Iowa senator sends letter, loaded with questions, to White House Counsel after representative refuses to answer questions
Sen. Chuck Grassley met on Tuesday evening with Norman Eisen, White House special counsel to the president for ethics and government reform, in order to glean some answers with regard to the ongoing controversy surrounding the firing of the inspector general tasked with oversight of AmeriCorps in the face of an investigation into corruption and misappropriation of AmeriCorps funds by a prominent Obama supporter.
According to Byron York at the Washington Examiner, Eisen had previously deemed the firing of Walpin “an act of political courage.” That’s right. Political courage. To me, the president of the United States running afoul of a law he co-sponsored by terminating an apolitical investigator who was looking into the misappropriation of $800,000 in AmeriCorps money by a supporter looks more like an act of political corruption.
Hardly surprising, Eisen’s answers were apparently not up to par. Grassley says that he “refused to answer several direct questions.” So, the Iowa Republican fired off a letter to White House Counsel Gregory Craig, posing a dozen questions the old fashioned way — in writing.
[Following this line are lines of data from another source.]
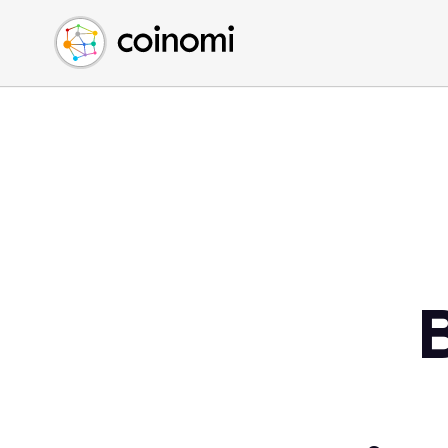
Buy Crypto
English (en)
Sell Crypto
中文 (zh)
Swap Crypto
Español (es)
العربية (ar)
Français (fr)
Русский (ru)
Deutsch (de)
日本語 (ja)
Türkçe (tr)
Українська (uk)
Polski (pl)
Ελληνικά (el)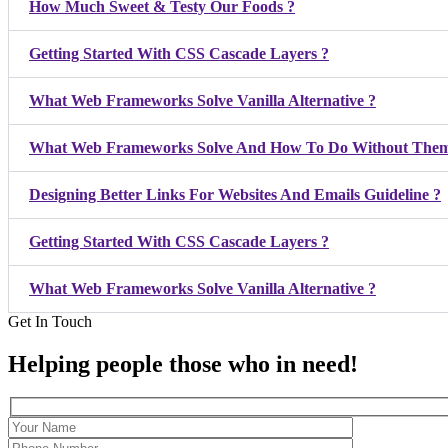
How Much Sweet & Testy Our Foods ?
Getting Started With CSS Cascade Layers ?
What Web Frameworks Solve Vanilla Alternative ?
What Web Frameworks Solve And How To Do Without Them
Designing Better Links For Websites And Emails Guideline ?
Getting Started With CSS Cascade Layers ?
What Web Frameworks Solve Vanilla Alternative ?
Get In Touch
Helping people those who in need!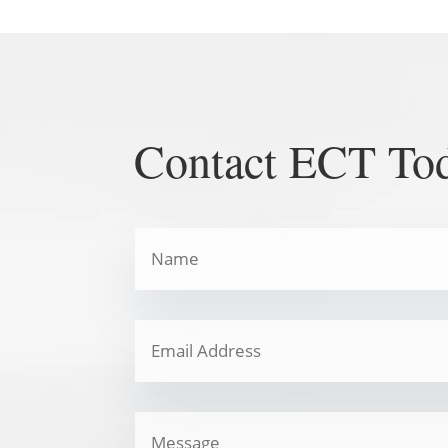
Contact ECT To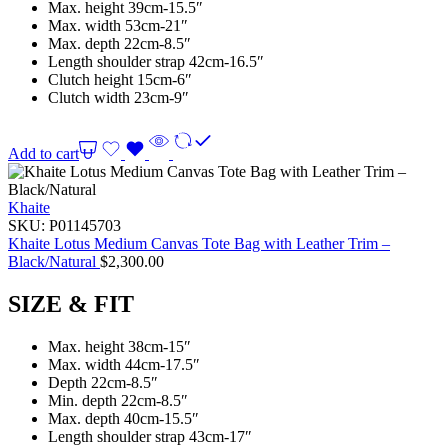
Max. height 39cm-15.5″
Max. width 53cm-21″
Max. depth 22cm-8.5″
Length shoulder strap 42cm-16.5″
Clutch height 15cm-6″
Clutch width 23cm-9″
Add to cart
Khaite
SKU:
P01145703
Khaite Lotus Medium Canvas Tote Bag with Leather Trim –
Black/Natural
$
2,300.00
SIZE & FIT
Max. height 38cm-15″
Max. width 44cm-17.5″
Depth 22cm-8.5″
Min. depth 22cm-8.5″
Max. depth 40cm-15.5″
Length shoulder strap 43cm-17″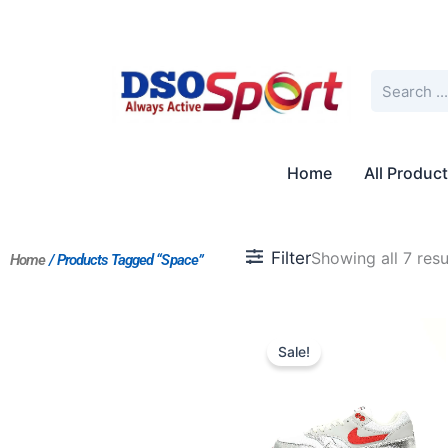
Skip
to
content
Search
Home
All Produc
Filter
Showing all 7 resu
Home
/ Products Tagged “Space”
Original
Current
price
price
Sale!
was:
is:
$211.00.
$176.00.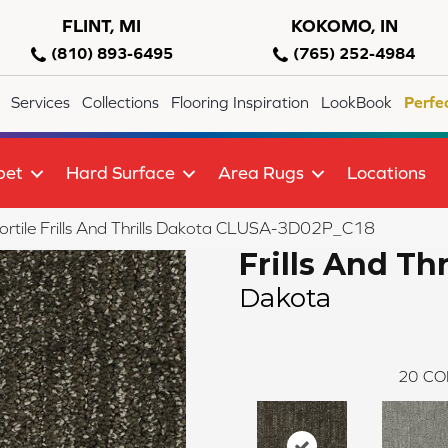
FLINT, MI
KOKOMO, IN
(810) 893-6495
(765) 252-4984
Services
Collections
Flooring Inspiration
LookBook
Perfe
pet
Hard Surface
Area Rugs
Locations
ortile Frills And Thrills Dakota CLUSA-3D02P_C18
Frills And Thr
Dakota
20
CO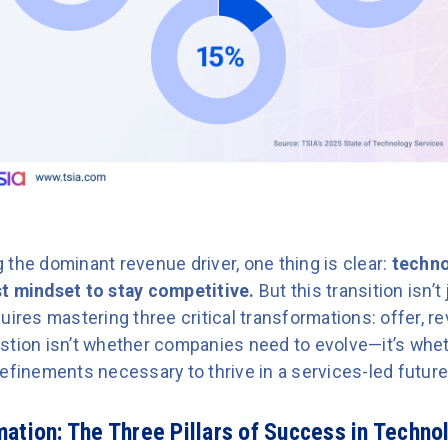
the dominant revenue driver, one thing is clear:
techno
t mindset to stay competitive.
But this transition isn’
uires mastering three critical transformations: offer, r
stion isn’t whether companies need to evolve—it’s wheth
efinements necessary to thrive in a services-led future
ation: The Three Pillars of Success in Techno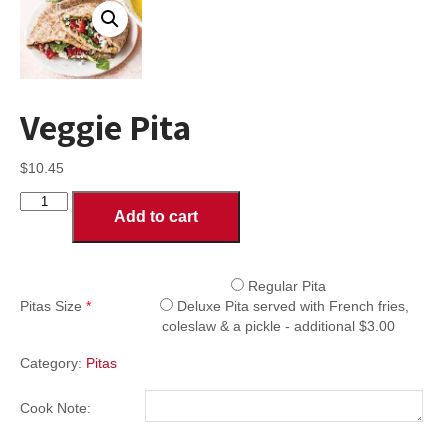
Veggie Pita
$
10.45
Veggie
Add to cart
Pita
quantity
Regular Pita
Pitas Size
*
Deluxe Pita served with French fries,
coleslaw & a pickle - additional $3.00
Category:
Pitas
Cook Note: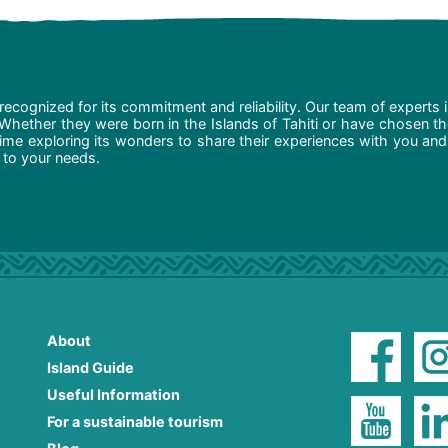
recognized for its commitment and reliability. Our team of experts 
 Whether they were born in the Islands of Tahiti or have chosen t
ime exploring its wonders to share their experiences with you and
d to your needs.
About
Island Guide
Useful Information
For a sustainable tourism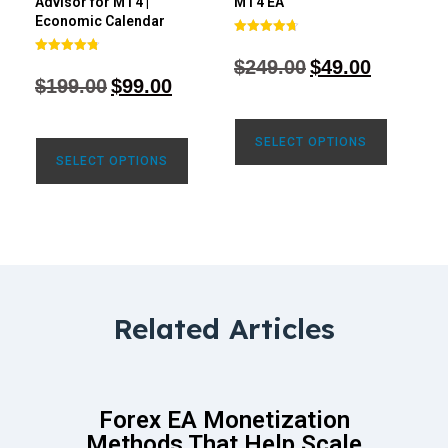
Advisor for MT4 |
MT4 EA
Economic Calendar
Rated
4.68
$
249.00
$
49.00
Rated
out of 5
4.77
$
199.00
$
99.00
out of 5
SELECT OPTIONS
SELECT OPTIONS
Related Articles
Forex EA Monetization
Methods That Help Scale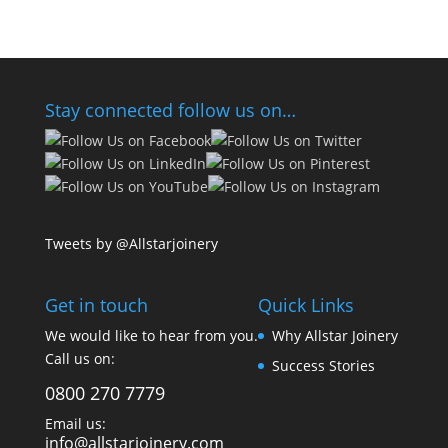
Stay connected follow us on…
Tweets by @Allstarjoinery
Get in touch
Quick Links
We would like to hear from you.
Why Allstar Joinery
Call us on:
Success Stories
0800 270 7779
Email us:
info@allstarjoinery.com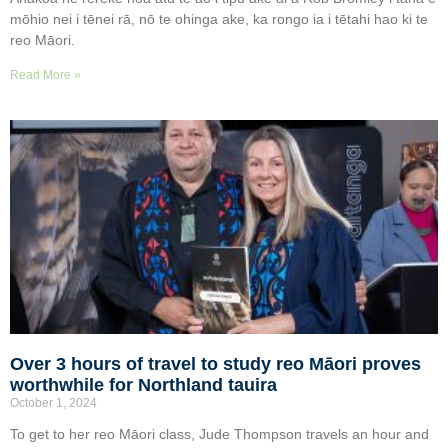
mōhio nei i tēnei rā, nō te ohinga ake, ka rongo ia i tētahi hao ki te
reo Māori.
Read More »
Over 3 hours of travel to study reo Māori proves
worthwhile for Northland tauira
October 1, 2024
To get to her reo Māori class, Jude Thompson travels an hour and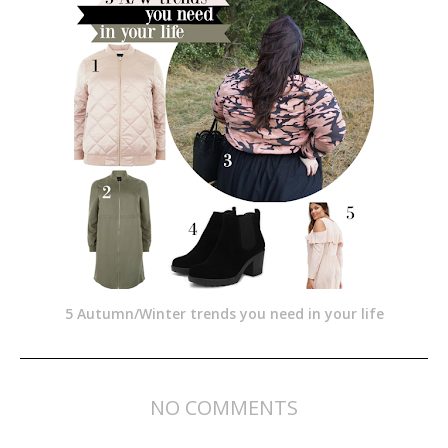
5 Autumn/Winter trends you need in your life
NO COMMENTS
Here are the questions asked by Grassley:
- Did the [Corporation for National and Community Service] Board communicate its concerns about Mr. Walpin to the White House in writing?
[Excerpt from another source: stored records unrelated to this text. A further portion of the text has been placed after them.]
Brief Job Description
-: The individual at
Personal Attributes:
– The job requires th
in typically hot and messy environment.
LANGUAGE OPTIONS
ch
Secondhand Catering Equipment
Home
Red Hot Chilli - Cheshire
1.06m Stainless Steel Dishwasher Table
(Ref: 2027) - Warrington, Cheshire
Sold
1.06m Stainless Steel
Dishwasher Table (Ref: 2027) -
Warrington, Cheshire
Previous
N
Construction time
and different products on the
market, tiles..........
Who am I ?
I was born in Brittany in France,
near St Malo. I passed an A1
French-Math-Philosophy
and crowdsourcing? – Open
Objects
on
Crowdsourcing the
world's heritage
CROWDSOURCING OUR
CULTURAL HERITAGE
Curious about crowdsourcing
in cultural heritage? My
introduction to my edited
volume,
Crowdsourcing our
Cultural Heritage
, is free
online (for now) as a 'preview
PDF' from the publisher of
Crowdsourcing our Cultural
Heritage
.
- Specifically, which CNCS Board members came forward with concerns about Mr. Walpin’s ability to serve as the Inspector General?
- Was the communication about the Board’s concerns on or about May 20, 2009 the first instance of any communications with White House personnel regarding the possibility of removing Mr. Walpin?
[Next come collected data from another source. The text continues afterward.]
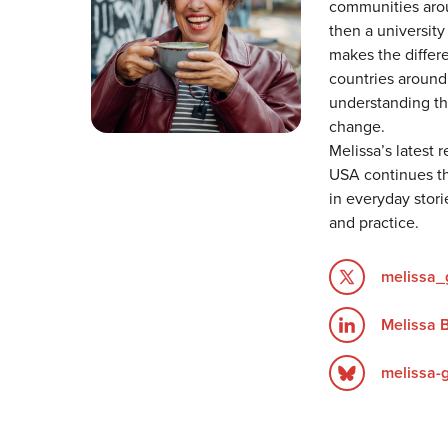
communities arou
then a university
makes the differe
countries around 
understanding th
change.
Melissa’s latest 
USA continues th
in everyday stori
and practice.
melissa_
Melissa 
melissa-g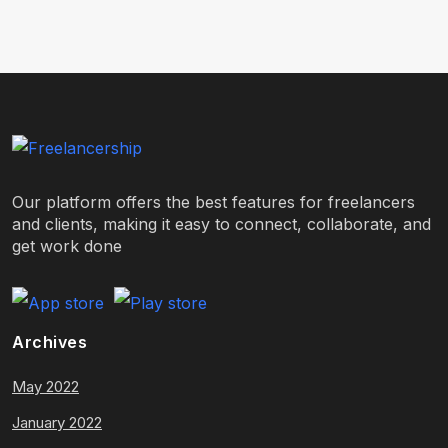
Our platform offers the best features for freelancers
and clients, making it easy to connect, collaborate, and
get work done
Archives
May 2022
January 2022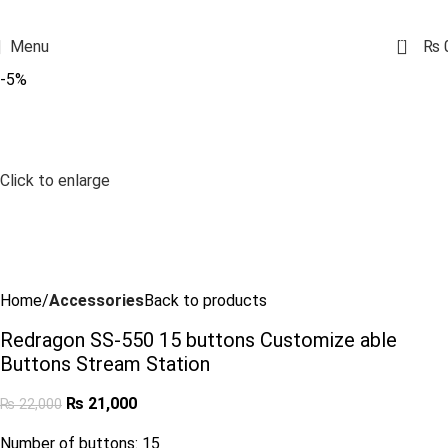
0
Menu
₨
-5%
Click to enlarge
Home
Accessories
Back to products
Redragon SS-550 15 buttons Customize able
Buttons Stream Station
₨
21,000
₨
22,000
Number of buttons: 15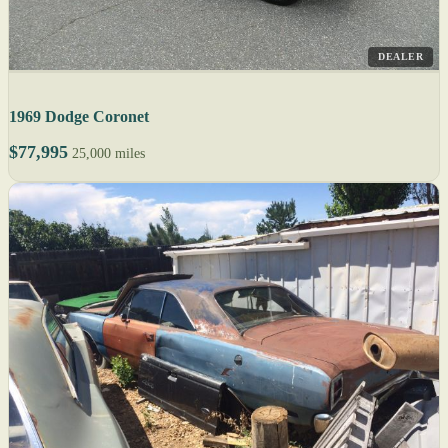
DEALER
1969 Dodge Coronet
$77,995
25,000 miles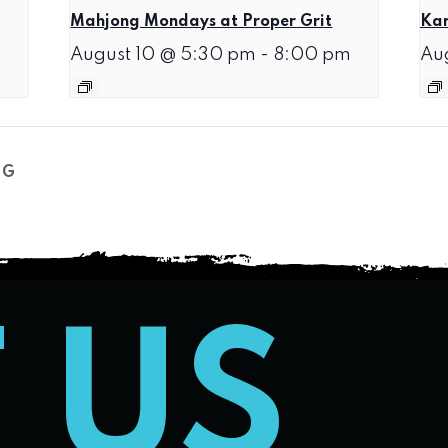
Mahjong Mondays at Proper Grit
Kar
August 10 @ 5:30 pm
-
8:00 pm
Au
NG
T US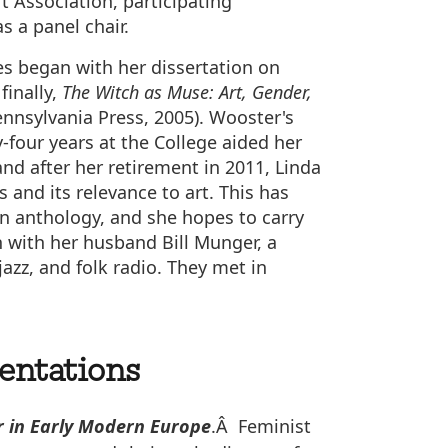
 Association, participating
s a panel chair.
es began with her dissertation on
finally,
The Witch as Muse: Art, Gender,
ennsylvania Press, 2005). Wooster's
-four years at the College aided her
nd after her retirement in 2011, Linda
 and its relevance to art. This has
an anthology, and she hopes to carry
n with her husband Bill Munger, a
zz, and folk radio. They met in
sentations
r in Early Modern Europe
.Â Feminist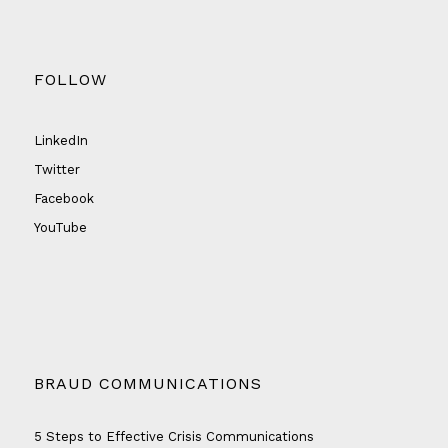
FOLLOW
LinkedIn
Twitter
Facebook
YouTube
BRAUD COMMUNICATIONS
5 Steps to Effective Crisis Communications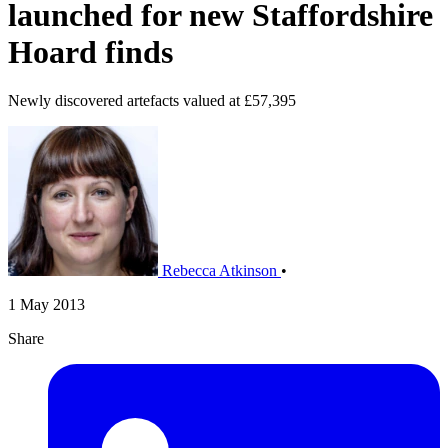
launched for new Staffordshire
Hoard finds
Newly discovered artefacts valued at £57,395
Rebecca Atkinson
•
1 May 2013
Share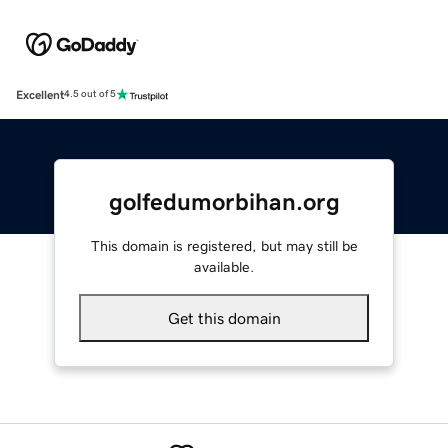
Excellent
4.5 out of 5
golfedumorbihan.org
This domain is registered, but may still be
available.
Get this domain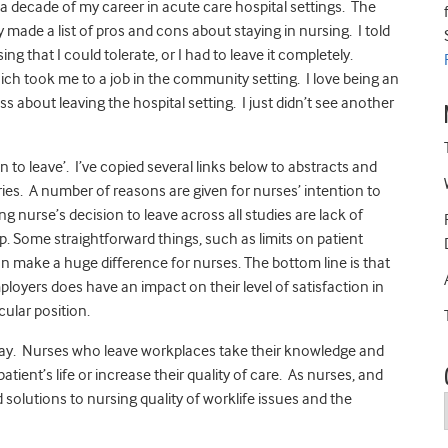
a decade of my career in acute care hospital settings. The
y made a list of pros and cons about staying in nursing. I told
sing that I could tolerate, or I had to leave it completely.
ich took me to a job in the community setting. I love being an
ss about leaving the hospital setting. I just didn’t see another
to leave’. I’ve copied several links below to abstracts and
ntries. A number of reasons are given for nurses’ intention to
 nurse’s decision to leave across all studies are lack of
 Some straightforward things, such as limits on patient
 make a huge difference for nurses. The bottom line is that
loyers does have an impact on their level of satisfaction in
cular position.
tay. Nurses who leave workplaces take their knowledge and
ient’s life or increase their quality of care. As nurses, and
d solutions to nursing quality of worklife issues and the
- Which witnesses were interviewed in the course of Mr. Eisen’s review?
- How many witnesses were interviewed?
- Were any employees of the Office of Inspector General, who may have had more frequent contact with Mr. Walpin than the Board members, interviewed?
- Was Mr. Walpin asked directly during Mr. Eisen’s review about the events of May 20, 2009?
- Was Mr. Walpin asked for his response to the allegations submitted to the Integrity Committee by Acting U.S. Attorney Lawrence Brown?
- What efforts were made during Mr. Eisen’s review to obtain both sides of the story or to afford the Office of Inspector General an opportunity to be heard?
- In addition to the claim that Mr. Walpin was “confused” and “disoriented,” the letter also says he exhibited “other behavior” that led to questions about his capacity. What other behavior was Mr. Eisen referencing?
- If the initial and primary concern had to do with Mr. Walpin’s capacity to serve for potential health reasons, why was he only given one hour to decide whether to resign or be fired?
- If Mr. Walpin’s telecommuting arrangements since the beginning of this year were a major concern, then why was Mr. Walpin not simply asked to stop telecommuting?